I took Zoloft once. Loved it until it triggered microscopic colitis (colonoscopy diagnosed it). Lexapro did the same. However, I have a family member who is fiagnosed celiac and tolerates Celexa well.

Thanks for the update and welcome to the club you never wanted to join! ?

Jmg, I am glad you were able to come to the realisation that the culprit was in fact gluten. For me its not so simple. IBS runs in the family, as do several food intolerances. Its just in the last while that I can finally reach the conclusion that for me its gluten. The fact that it is a delayed effect-several hours after, made it harder. Friday I had some KFC, felt great. Saturday evening felt sleepy, Sunday felt awful and my belly was huge.
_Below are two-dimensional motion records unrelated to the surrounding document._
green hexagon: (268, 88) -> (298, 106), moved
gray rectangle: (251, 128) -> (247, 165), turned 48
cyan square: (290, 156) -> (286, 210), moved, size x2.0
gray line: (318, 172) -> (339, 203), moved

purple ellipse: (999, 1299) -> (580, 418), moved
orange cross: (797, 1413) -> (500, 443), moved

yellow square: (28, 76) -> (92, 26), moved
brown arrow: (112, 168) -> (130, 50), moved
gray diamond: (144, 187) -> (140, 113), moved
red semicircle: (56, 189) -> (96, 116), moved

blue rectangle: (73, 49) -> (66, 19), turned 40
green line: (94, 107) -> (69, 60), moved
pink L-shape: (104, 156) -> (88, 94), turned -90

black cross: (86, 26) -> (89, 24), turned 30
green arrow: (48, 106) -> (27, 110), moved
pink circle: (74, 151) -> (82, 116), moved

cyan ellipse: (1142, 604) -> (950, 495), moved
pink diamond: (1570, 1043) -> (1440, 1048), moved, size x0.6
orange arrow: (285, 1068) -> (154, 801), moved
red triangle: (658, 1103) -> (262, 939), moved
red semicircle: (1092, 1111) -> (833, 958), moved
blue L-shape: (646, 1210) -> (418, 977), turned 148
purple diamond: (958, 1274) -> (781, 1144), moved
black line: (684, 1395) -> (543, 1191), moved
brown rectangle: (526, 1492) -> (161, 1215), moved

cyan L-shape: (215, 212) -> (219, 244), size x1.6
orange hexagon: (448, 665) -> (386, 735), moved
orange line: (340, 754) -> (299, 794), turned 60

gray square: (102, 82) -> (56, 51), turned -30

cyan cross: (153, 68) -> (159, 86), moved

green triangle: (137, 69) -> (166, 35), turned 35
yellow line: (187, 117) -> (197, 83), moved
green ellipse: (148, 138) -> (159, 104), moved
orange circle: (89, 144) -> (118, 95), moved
I think I have gone from mildly sensitive to full blown celiac over the course of five years-if that possible. Thanks for all your help.

I thought I'd take a moment to provide an update, given how much lurking I've done on these forums the last year. It took a long time, but I've since had another gastroenterologist visit, many months of eating tons of bread, and an endoscopy where they took several biopsies. I have to say, the endoscopy was a super quick and efficient experience. During the procedure they let me know that it looked somewhat suspicious, causing them to take many biopsies, and then did comprehensive blood work. About a month later, I received a call telling me that the TTG came back positive a second time, and that the biopsies were a mix of negative (normal) results and some that were positive (showing blunting of the villi). As a result, I've been given a celiac diagnosis. It's been about a month now that I've been eating gluten free. Not sure if I'm really feeling all that different yet. It's a bit twisted to say, but in some way I was hoping for this diagnosis ? thinking how nice it would be to have an explanation, a plan of action, and feeling better. It's certainly no small change to be totally gluten free, but I'm hopeful.